_Assignment:_
Check every line of the records below for the string "floating" and copy the ones that have it.

Collected data:

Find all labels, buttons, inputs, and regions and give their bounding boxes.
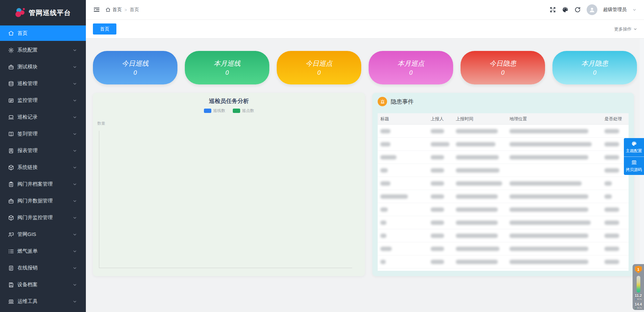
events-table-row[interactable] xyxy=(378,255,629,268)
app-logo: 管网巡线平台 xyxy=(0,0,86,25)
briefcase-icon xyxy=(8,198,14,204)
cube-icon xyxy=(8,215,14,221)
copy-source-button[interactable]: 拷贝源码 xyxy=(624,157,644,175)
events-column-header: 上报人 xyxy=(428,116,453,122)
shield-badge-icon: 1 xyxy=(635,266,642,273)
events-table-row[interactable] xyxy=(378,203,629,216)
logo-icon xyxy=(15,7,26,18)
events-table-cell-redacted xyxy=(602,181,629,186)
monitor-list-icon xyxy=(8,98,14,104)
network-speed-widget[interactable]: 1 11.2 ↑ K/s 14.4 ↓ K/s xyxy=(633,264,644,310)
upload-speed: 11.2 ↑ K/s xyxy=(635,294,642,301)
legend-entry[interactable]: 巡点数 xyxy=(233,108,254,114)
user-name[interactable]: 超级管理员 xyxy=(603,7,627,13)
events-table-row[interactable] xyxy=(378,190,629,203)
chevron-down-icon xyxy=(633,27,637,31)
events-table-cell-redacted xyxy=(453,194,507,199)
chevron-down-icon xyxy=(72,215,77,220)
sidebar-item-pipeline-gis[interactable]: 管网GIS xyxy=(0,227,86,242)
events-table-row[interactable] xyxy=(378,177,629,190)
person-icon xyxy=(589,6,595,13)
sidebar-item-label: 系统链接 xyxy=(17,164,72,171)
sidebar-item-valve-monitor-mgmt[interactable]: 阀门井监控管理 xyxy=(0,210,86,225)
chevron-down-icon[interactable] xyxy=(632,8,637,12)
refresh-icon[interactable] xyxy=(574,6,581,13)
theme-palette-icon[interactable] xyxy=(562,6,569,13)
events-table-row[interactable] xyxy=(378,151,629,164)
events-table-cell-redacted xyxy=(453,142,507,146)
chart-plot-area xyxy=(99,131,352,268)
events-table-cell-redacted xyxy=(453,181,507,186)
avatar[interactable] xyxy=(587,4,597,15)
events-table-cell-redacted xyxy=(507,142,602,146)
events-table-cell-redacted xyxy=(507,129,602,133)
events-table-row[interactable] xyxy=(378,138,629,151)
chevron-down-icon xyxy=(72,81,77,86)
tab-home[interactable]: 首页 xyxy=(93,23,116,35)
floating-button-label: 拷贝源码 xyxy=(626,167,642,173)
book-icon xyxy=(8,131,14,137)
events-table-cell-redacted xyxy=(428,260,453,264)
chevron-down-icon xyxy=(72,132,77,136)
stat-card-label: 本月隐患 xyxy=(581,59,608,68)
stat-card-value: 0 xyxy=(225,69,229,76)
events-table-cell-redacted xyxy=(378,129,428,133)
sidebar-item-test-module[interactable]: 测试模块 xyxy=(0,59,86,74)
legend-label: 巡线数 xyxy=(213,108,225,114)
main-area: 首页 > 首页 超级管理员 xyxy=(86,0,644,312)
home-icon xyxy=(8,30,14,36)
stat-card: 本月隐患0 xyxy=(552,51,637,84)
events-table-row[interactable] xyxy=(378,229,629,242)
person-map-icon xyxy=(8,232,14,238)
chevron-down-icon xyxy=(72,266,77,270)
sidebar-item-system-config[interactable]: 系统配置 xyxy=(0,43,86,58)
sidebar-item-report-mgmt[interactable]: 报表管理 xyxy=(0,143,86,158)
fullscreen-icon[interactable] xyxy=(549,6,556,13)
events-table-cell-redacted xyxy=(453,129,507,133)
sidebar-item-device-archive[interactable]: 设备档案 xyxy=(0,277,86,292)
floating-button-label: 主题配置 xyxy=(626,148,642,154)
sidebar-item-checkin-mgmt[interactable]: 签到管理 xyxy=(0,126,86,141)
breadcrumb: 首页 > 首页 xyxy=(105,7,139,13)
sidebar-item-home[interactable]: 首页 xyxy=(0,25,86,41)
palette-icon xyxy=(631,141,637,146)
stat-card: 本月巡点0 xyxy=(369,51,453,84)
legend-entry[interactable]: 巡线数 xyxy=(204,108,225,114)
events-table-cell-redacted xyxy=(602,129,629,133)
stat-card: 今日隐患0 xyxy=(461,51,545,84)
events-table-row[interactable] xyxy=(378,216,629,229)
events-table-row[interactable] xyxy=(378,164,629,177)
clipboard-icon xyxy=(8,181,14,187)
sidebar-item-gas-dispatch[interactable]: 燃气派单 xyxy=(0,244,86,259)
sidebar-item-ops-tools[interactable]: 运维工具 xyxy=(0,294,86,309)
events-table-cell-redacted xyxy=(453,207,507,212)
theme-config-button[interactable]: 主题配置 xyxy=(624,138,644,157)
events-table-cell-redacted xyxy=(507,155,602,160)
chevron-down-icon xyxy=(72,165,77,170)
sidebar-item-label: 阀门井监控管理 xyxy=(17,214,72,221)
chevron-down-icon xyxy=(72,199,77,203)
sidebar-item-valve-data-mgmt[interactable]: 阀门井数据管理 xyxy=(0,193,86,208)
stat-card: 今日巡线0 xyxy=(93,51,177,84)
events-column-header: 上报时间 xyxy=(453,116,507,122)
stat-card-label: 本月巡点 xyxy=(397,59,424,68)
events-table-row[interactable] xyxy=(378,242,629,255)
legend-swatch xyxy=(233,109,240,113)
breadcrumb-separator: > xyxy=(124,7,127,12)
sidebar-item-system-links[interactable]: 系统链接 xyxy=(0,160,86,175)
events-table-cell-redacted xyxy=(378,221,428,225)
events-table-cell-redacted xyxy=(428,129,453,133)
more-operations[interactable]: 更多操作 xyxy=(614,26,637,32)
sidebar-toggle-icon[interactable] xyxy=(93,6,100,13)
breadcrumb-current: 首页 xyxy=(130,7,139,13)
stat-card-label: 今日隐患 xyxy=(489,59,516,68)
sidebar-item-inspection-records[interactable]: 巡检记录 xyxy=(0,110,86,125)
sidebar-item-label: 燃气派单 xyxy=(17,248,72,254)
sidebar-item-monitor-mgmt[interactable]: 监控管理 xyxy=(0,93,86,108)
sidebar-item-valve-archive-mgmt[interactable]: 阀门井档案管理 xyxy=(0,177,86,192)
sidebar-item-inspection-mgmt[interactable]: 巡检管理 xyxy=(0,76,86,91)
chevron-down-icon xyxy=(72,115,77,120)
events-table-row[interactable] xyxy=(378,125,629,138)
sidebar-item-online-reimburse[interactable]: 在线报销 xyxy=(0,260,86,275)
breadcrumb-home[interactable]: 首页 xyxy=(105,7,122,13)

_Solved problem:_
floating-button-label: 拷贝源码 xyxy=(626,167,642,173)
floating-button-label: 主题配置 xyxy=(626,148,642,154)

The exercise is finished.